Interestingly, the same act prevents any kind of construction activity around a protected monument. But the delisting of these sites raises critical questions about what truly qualifies as “nationally important” and which monuments genuinely need protection. 

Zafar Mahal does not qualify as an MNI and today sits as a crumbling late Mughal structure at Mehrauli, Delhi

What happened in the following months has only raised further questions about the ASI’s selective approach to heritage conservation. While the agency has been busy pushing for the monetisation of sites like Humayun’s Tomb and Mehrauli Archaeological Park, the situation at Akbar’s tomb in Sikandra, Agra paints a different picture. 

This monumental tomb, an exemplar of Indo-Islamic aesthetics in South Asia, houses over 400 years of intricate artwork in its panels, much of which has been damaged by heavy rains and moisture retention. 

The lack of timely conservation efforts has led to significant deterioration, with remedial work only beginning after the damage has already occurred.

Around the same time during the monsoon, a viral video of the submerged gardens of the Taj Mahal emerged, drawing attention to the condition of the most famous UNESCO Heritage Site of the country. 

Even today, though the Taj Mahal attracts the highest international tourist footfall to India, its Mughal heritage may be the reason the ASI has taken a lackadaisical approach to its upkeep. Upon investigation, leaks were discovered in the main dome, prompting the ASI’s Agra office to slowly respond by stating they will now closely monitor the seepage and address the issue.

Meanwhile, monuments that are perhaps not classified as “MNI” continue to deteriorate, go missing, or face encroachment.
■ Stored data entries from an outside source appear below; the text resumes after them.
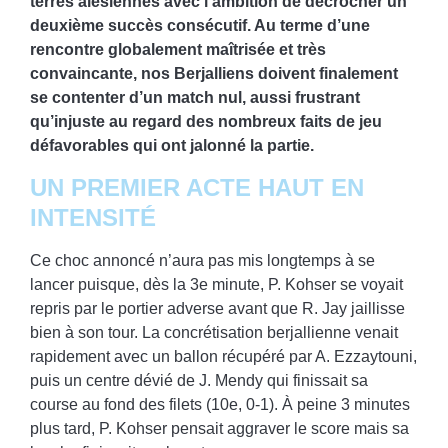
terres alésiennes avec l’ambition de décrocher un
deuxième succès consécutif. Au terme d’une
rencontre globalement maîtrisée et très
convaincante, nos Berjalliens doivent finalement
se contenter d’un match nul, aussi frustrant
qu’injuste au regard des nombreux faits de jeu
défavorables qui ont jalonné la partie.
UN PREMIER ACTE HAUT EN
INTENSITÉ
Ce choc annoncé n’aura pas mis longtemps à se
lancer puisque, dès la 3e minute, P. Kohser se voyait
repris par le portier adverse avant que R. Jay jaillisse
bien à son tour. La concrétisation berjallienne venait
rapidement avec un ballon récupéré par A. Ezzaytouni,
puis un centre dévié de J. Mendy qui finissait sa
course au fond des filets (10e, 0-1). À peine 3 minutes
plus tard, P. Kohser pensait aggraver le score mais sa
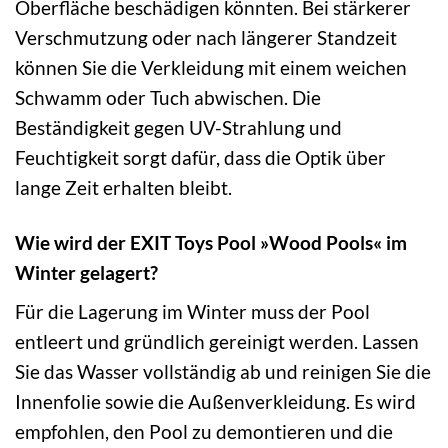
Oberfläche beschädigen könnten. Bei stärkerer
Verschmutzung oder nach längerer Standzeit
können Sie die Verkleidung mit einem weichen
Schwamm oder Tuch abwischen. Die
Beständigkeit gegen UV-Strahlung und
Feuchtigkeit sorgt dafür, dass die Optik über
lange Zeit erhalten bleibt.
Wie wird der EXIT Toys Pool »Wood Pools« im
Winter gelagert?
Für die Lagerung im Winter muss der Pool
entleert und gründlich gereinigt werden. Lassen
Sie das Wasser vollständig ab und reinigen Sie die
Innenfolie sowie die Außenverkleidung. Es wird
empfohlen, den Pool zu demontieren und die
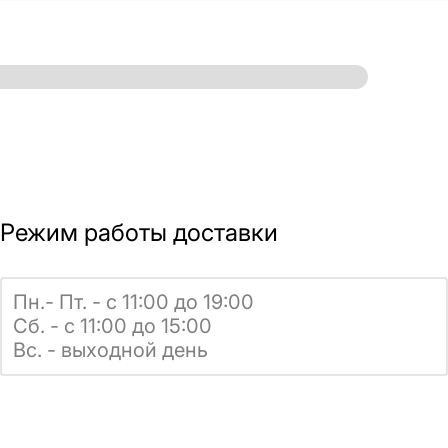
Режим работы доставки
Пн.- Пт. - с 11:00 до 19:00
Сб. - с 11:00 до 15:00
Вс. - выходной день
One example is Zafar Mahal, a crumbling late Mughal structure at Mehrauli, Delhi which stands next to the shrine of revered Sufi saint Qutbuddin Bakhtiyar Kaki and where three Mughal emperors are interred (Shah I, Shah Alam II and Akbar Shah II) in a marble enclosure. 

Another example is Telia Nala in Uttar Pradesh, which has been delisted and is now missing, despite its importance as a site for Buddhist ruins. Similarly, the Kutumba Temple in Uttarakhand has been encroached upon by informal settlers finding living space among the ruins, further contributing to the loss of cultural heritage. The list can go on. 

The ASI meanwhile continues to justify its selective approach, citing inadequate funds as the primary reason for its actions. This financial constraint is also the rationale behind involving corporate entities in the upkeep of prominent monuments. 

Meanwhile, the ASI is failing to educate the public that “heritage” isn’t only limited to what the Hindutva mindset identifies as “nationally important.”

Heritage is far more encompassing, as Nehru aptly observed: “I visited old monuments and ruins and ancient sculptures and frescoes — Ajanta, Ellora, the Elephanta Caves, and other places and I also saw the lovely buildings of a later age in Agra and Delhi, where every stone told its story of India’s past.”

Until ASI addresses the duplicity in its practices, more chhatris – and other monuments – may continue to fall into ruin.